___ GIVEN DATA ___
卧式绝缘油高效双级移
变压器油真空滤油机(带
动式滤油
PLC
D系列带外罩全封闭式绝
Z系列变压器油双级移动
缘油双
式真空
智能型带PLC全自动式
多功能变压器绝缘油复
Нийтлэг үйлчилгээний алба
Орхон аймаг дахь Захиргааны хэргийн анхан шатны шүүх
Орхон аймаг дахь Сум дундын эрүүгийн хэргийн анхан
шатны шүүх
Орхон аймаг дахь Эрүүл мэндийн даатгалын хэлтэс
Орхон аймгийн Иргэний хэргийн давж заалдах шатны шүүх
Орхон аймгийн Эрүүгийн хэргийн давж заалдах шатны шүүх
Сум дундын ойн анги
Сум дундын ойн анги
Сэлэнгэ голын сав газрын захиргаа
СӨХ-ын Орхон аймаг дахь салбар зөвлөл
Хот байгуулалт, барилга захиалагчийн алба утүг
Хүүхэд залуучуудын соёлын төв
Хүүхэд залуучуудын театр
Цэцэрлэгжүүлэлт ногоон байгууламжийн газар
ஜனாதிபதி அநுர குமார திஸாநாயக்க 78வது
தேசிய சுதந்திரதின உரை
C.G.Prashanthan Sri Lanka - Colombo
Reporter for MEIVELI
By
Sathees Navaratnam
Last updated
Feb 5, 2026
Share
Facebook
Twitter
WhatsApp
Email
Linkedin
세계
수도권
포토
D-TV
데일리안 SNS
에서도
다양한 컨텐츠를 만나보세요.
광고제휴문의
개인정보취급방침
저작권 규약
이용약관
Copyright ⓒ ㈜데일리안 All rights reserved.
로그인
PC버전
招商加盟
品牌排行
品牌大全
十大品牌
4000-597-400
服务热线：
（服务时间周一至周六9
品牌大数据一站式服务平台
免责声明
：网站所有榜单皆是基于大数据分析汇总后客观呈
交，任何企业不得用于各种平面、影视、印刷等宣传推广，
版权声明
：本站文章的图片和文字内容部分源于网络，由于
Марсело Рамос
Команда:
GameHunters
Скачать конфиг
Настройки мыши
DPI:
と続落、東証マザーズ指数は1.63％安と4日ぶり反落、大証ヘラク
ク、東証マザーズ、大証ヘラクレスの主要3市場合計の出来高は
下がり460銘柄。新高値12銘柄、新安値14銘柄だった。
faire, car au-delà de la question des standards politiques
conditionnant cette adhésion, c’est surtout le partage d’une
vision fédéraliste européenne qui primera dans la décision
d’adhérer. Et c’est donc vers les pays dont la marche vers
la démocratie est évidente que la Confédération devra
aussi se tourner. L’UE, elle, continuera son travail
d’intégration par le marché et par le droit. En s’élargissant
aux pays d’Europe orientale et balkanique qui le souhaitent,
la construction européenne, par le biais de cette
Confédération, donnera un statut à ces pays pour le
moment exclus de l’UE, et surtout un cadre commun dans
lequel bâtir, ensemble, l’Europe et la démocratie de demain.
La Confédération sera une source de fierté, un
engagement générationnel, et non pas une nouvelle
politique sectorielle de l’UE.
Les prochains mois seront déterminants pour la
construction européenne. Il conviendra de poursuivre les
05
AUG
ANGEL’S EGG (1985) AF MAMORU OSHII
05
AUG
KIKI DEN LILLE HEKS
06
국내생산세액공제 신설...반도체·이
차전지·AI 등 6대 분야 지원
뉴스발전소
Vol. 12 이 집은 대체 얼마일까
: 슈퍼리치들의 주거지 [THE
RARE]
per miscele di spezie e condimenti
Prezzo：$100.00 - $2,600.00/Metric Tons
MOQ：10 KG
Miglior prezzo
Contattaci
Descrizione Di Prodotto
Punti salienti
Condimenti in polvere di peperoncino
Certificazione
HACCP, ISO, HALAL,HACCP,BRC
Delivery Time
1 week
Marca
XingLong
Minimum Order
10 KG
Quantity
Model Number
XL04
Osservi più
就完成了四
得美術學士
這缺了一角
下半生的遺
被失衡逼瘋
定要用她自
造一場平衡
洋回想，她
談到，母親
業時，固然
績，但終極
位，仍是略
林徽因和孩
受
___
• **INSTRUCTIONS TO FOLLOW**: Output the entire listing exactly, including each line.

• **ANSWER SPACE**:
卧式绝缘油高效双级移
变压器油真空滤油机(带
动式滤油
PLC
D系列带外罩全封闭式绝
Z系列变压器油双级移动
缘油双
式真空
智能型带PLC全自动式
多功能变压器绝缘油复
Нийтлэг үйлчилгээний алба
Орхон аймаг дахь Захиргааны хэргийн анхан шатны шүүх
Орхон аймаг дахь Сум дундын эрүүгийн хэргийн анхан
шатны шүүх
Орхон аймаг дахь Эрүүл мэндийн даатгалын хэлтэс
Орхон аймгийн Иргэний хэргийн давж заалдах шатны шүүх
Орхон аймгийн Эрүүгийн хэргийн давж заалдах шатны шүүх
Сум дундын ойн анги
Сум дундын ойн анги
Сэлэнгэ голын сав газрын захиргаа
СӨХ-ын Орхон аймаг дахь салбар зөвлөл
Хот байгуулалт, барилга захиалагчийн алба утүг
Хүүхэд залуучуудын соёлын төв
Хүүхэд залуучуудын театр
Цэцэрлэгжүүлэлт ногоон байгууламжийн газар
ஜனாதிபதி அநுர குமார திஸாநாயக்க 78வது
தேசிய சுதந்திரதின உரை
C.G.Prashanthan Sri Lanka - Colombo
Reporter for MEIVELI
By
Sathees Navaratnam
Last updated
Feb 5, 2026
Share
Facebook
Twitter
WhatsApp
Email
Linkedin
세계
수도권
포토
D-TV
데일리안 SNS
에서도
다양한 컨텐츠를 만나보세요.
광고제휴문의
개인정보취급방침
저작권 규약
이용약관
Copyright ⓒ ㈜데일리안 All rights reserved.
로그인
PC버전
招商加盟
品牌排行
品牌大全
十大品牌
4000-597-400
服务热线：
（服务时间周一至周六9
品牌大数据一站式服务平台
免责声明
：网站所有榜单皆是基于大数据分析汇总后客观呈
交，任何企业不得用于各种平面、影视、印刷等宣传推广，
版权声明
：本站文章的图片和文字内容部分源于网络，由于
Марсело Рамос
Команда:
GameHunters
Скачать конфиг
Настройки мыши
DPI:
と続落、東証マザーズ指数は1.63％安と4日ぶり反落、大証ヘラク
ク、東証マザーズ、大証ヘラクレスの主要3市場合計の出来高は
下がり460銘柄。新高値12銘柄、新安値14銘柄だった。
faire, car au-delà de la question des standards politiques
conditionnant cette adhésion, c’est surtout le partage d’une
vision fédéraliste européenne qui primera dans la décision
d’adhérer. Et c’est donc vers les pays dont la marche vers
la démocratie est évidente que la Confédération devra
aussi se tourner. L’UE, elle, continuera son travail
d’intégration par le marché et par le droit. En s’élargissant
aux pays d’Europe orientale et balkanique qui le souhaitent,
la construction européenne, par le biais de cette
Confédération, donnera un statut à ces pays pour le
moment exclus de l’UE, et surtout un cadre commun dans
lequel bâtir, ensemble, l’Europe et la démocratie de demain.
La Confédération sera une source de fierté, un
engagement générationnel, et non pas une nouvelle
politique sectorielle de l’UE.
Les prochains mois seront déterminants pour la
construction européenne. Il conviendra de poursuivre les
05
AUG
ANGEL’S EGG (1985) AF MAMORU OSHII
05
AUG
KIKI DEN LILLE HEKS
06
국내생산세액공제 신설...반도체·이
차전지·AI 등 6대 분야 지원
뉴스발전소
Vol. 12 이 집은 대체 얼마일까
: 슈퍼리치들의 주거지 [THE
RARE]
per miscele di spezie e condimenti
Prezzo：$100.00 - $2,600.00/Metric Tons
MOQ：10 KG
Miglior prezzo
Contattaci
Descrizione Di Prodotto
Punti salienti
Condimenti in polvere di peperoncino
Certificazione
HACCP, ISO, HALAL,HACCP,BRC
Delivery Time
1 week
Marca
XingLong
Minimum Order
10 KG
Quantity
Model Number
XL04
Osservi più
就完成了四
得美術學士
這缺了一角
下半生的遺
被失衡逼瘋
定要用她自
造一場平衡
洋回想，她
談到，母親
業時，固然
績，但終極
位，仍是略
林徽因和孩
受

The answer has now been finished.